The required output is the stretch from the line containing "Купить домен и" through the line containing "li, a veréb, Egy kupac kufli és egy" in the records below, unaltered and with no pictures.

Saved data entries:
******

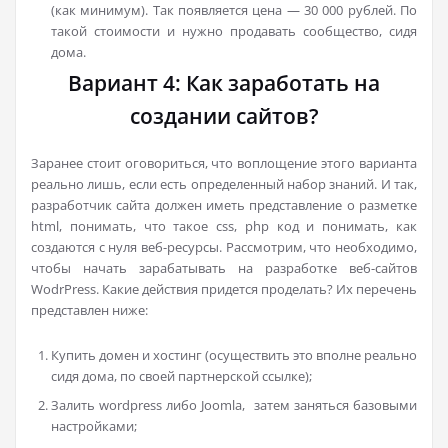
(как минимум). Так появляется цена — 30 000 рублей. По
такой стоимости и нужно продавать сообщество, сидя
дома.
Вариант 4: Как заработать на
создании сайтов?
Заранее стоит оговориться, что воплощение этого варианта
реально лишь, если есть определенный набор знаний. И так,
разработчик сайта должен иметь представление о разметке
html, понимать, что такое css, php код и понимать, как
создаются с нуля веб-ресурсы. Рассмотрим, что необходимо,
чтобы начать зарабатывать на разработке веб-сайтов
WodrPress. Какие действия придется проделать? Их перечень
представлен ниже:
Купить домен и хостинг (осуществить это вполне реально
сидя дома, по своей партнерской ссылке);
Залить wordpress либо Joomla, затем заняться базовыми
настройками;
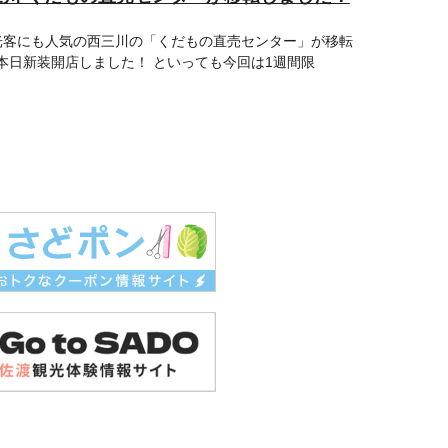
客にも人気の西三川の「くだもの直売センター」が移転
本日新装開店しました！ といっても今回は1週間限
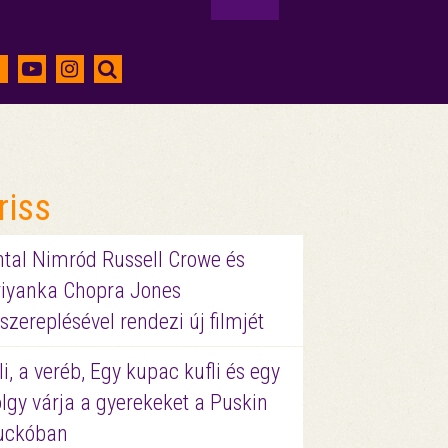
riss
ntal Nimród Russell Crowe és
riyanka Chopra Jones
szereplésével rendezi új filmjét
li, a veréb, Egy kupac kufli és egy
lgy várja a gyerekeket a Puskin
uckóban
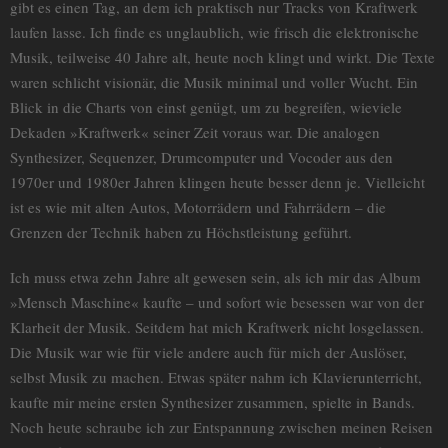
gibt es einen Tag, an dem ich praktisch nur Tracks von Kraftwerk
laufen lasse. Ich finde es unglaublich, wie frisch die elektronische
Musik, teilweise 40 Jahre alt, heute noch klingt und wirkt. Die Texte
waren schlicht visionär, die Musik minimal und voller Wucht. Ein
Blick in die Charts von einst genügt, um zu begreifen, wieviele
Dekaden »Kraftwerk« seiner Zeit voraus war. Die analogen
Synthesizer, Sequenzer, Drumcomputer und Vocoder aus den
1970er und 1980er Jahren klingen heute besser denn je. Vielleicht
ist es wie mit alten Autos, Motorrädern und Fahrrädern – die
Grenzen der Technik haben zu Höchstleistung geführt.
Ich muss etwa zehn Jahre alt gewesen sein, als ich mir das Album
»Mensch Maschine« kaufte – und sofort wie besessen war von der
Klarheit der Musik. Seitdem hat mich Kraftwerk nicht losgelassen.
Die Musik war wie für viele andere auch für mich der Auslöser,
selbst Musik zu machen. Etwas später nahm ich Klavierunterricht,
kaufte mir meine ersten Synthesizer zusammen, spielte in Bands.
Noch heute schraube ich zur Entspannung zwischen meinen Reisen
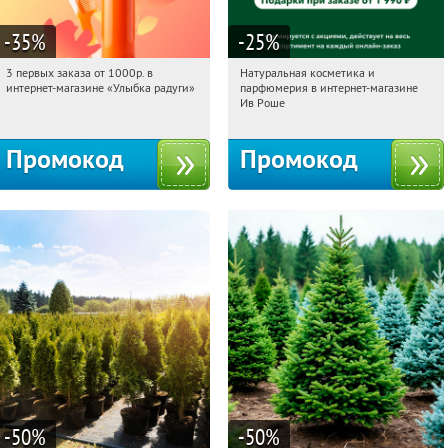
-35
%
-25
%
3 первых заказа от 1000р. в
Натуральная косметика и
07:26:15
Получили:
12
07:26:15
Получили:
1
интернет-магазине «Улыбка радуги»
парфюмерия в интернет-магазине
Россия
Россия
Ив Роше
Промокод
Промокод
-50
%
-50
%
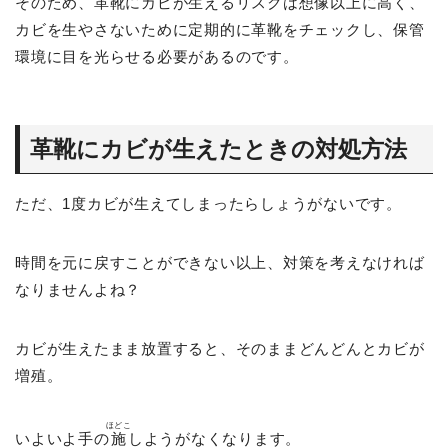
そのため、革靴にカビが生えるリスクは想像以上に高く、
カビを生やさないために定期的に革靴をチェックし、保管
環境に目を光らせる必要があるのです。
革靴にカビが生えたときの対処方法
ただ、1度カビが生えてしまったらしょうがないです。
時間を元に戻すことができない以上、対策を考えなければ
なりませんよね？
カビが生えたまま放置すると、そのままどんどんとカビが
増殖。
ほどこ
いよいよ手の
施
しようがなくなります。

******

• [WORKED SOLUTION]:
Купить домен и хостинг (осуществить это вполне реально
сидя дома, по своей партнерской ссылке);
Залить wordpress либо Joomla, затем заняться базовыми
настройками;
客にも人気の西三川の「くだもの直売センター」が移転
本日新装開店しました！ といっても今回は1週間限
riss
ntal Nimród Russell Crowe és
riyanka Chopra Jones
szereplésével rendezi új filmjét
li, a veréb, Egy kupac kufli és egy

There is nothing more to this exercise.